Step 4 of 6: Download data

In the download data step, you can download one or two files to save the details of what you just configured.

Steps
  1. If you selected Create root user S3 access key automatically, do one or both of the following:

    • Select Download access keys to download a .csv file containing the tenant account name, access key ID, and secret access key.

    • Select the copy icon (copy icon) to copy the access key ID and secret access key to the clipboard.

  2. Select Download configuration values to download a .txt file containing the settings for the load balancer endpoint, tenant, bucket, and the root user.

  3. Save this information to a secure location.

    Caution Don't close this page until you have copied both access keys. The keys will not be available after you close this page. Make sure to save this information in a secure location because it can be used to obtain data from your StorageGRID system.
  4. If prompted, select the checkbox to confirm that you have downloaded or copied the keys.

  5. Select Continue to go to the ILM rule and policy step.

Step 5 of 6: Review ILM rule and ILM policy for S3

Information lifecycle management (ILM) rules control the placement, duration, and ingest behavior of all objects in your StorageGRID system. The ILM policy included with StorageGRID makes two replicated copies of all objects. This policy is in effect until you create a new proposed policy and activate it.

Steps
  1. Review the information provided on the page.

  2. If you want to add specific instructions for the objects belonging to the new tenant or bucket, create a new rule and a new policy. See Create ILM rule and Create ILM policy: Overview.

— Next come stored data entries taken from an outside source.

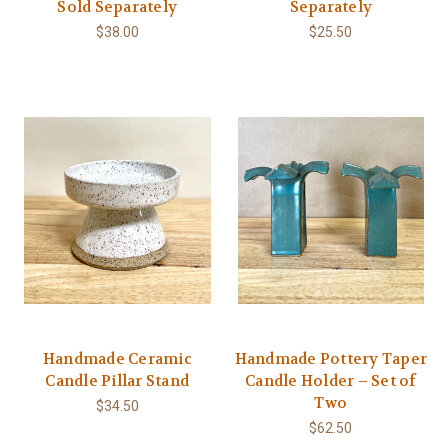
Sold Separately
Separately
$38.00
$25.50
Handmade Ceramic
Handmade Pottery Taper
Candle Pillar Stand
Candle Holder – Set of
Two
$34.50
$62.50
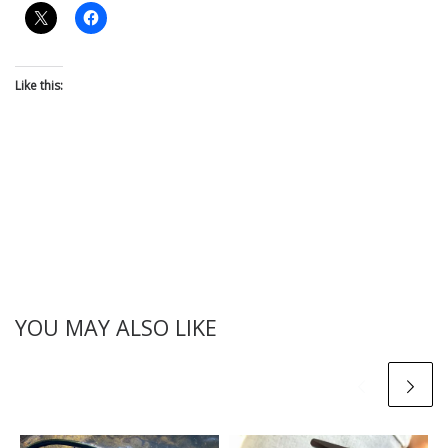
Like this:
YOU MAY ALSO LIKE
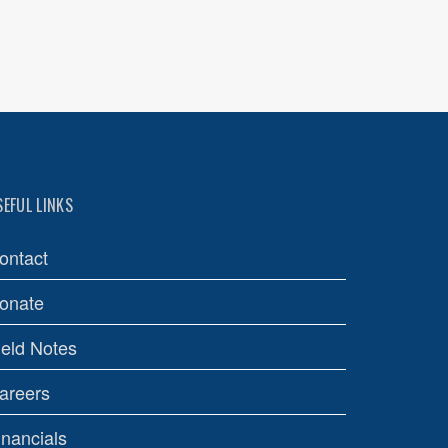
SEFUL LINKS
ontact
onate
ield Notes
areers
inancials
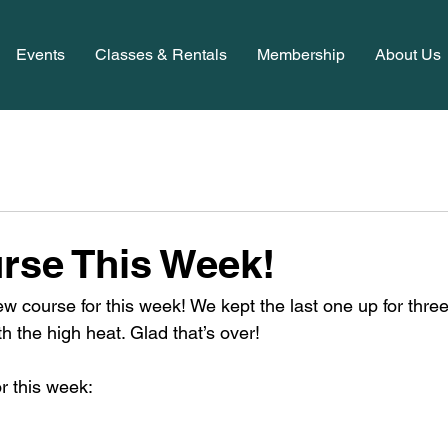
Events
Classes & Rentals
Membership
About Us
rse This Week!
ew course for this week! We kept the last one up for thre
th the high heat. Glad that’s over! 
r this week:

  3. Select I have reviewed these steps and understand what I need to do.

  4. Select the checkbox to indicate that you understand what to do next.

  5. Select Continue to go to Summary.

Step 6 of 6: Review summary

Steps
  1. Review the summary.

  2. Make note of the details in the next steps, which describe the additional configuration that might be needed before you connect to the S3 client. For example, selecting Sign in as root takes you to the Tenant Manager, where you can add tenant users, create additional buckets, and update bucket settings.

  3. Select Finish.

  4. Configure the application using the file you downloaded from StorageGRID or the values you obtained manually.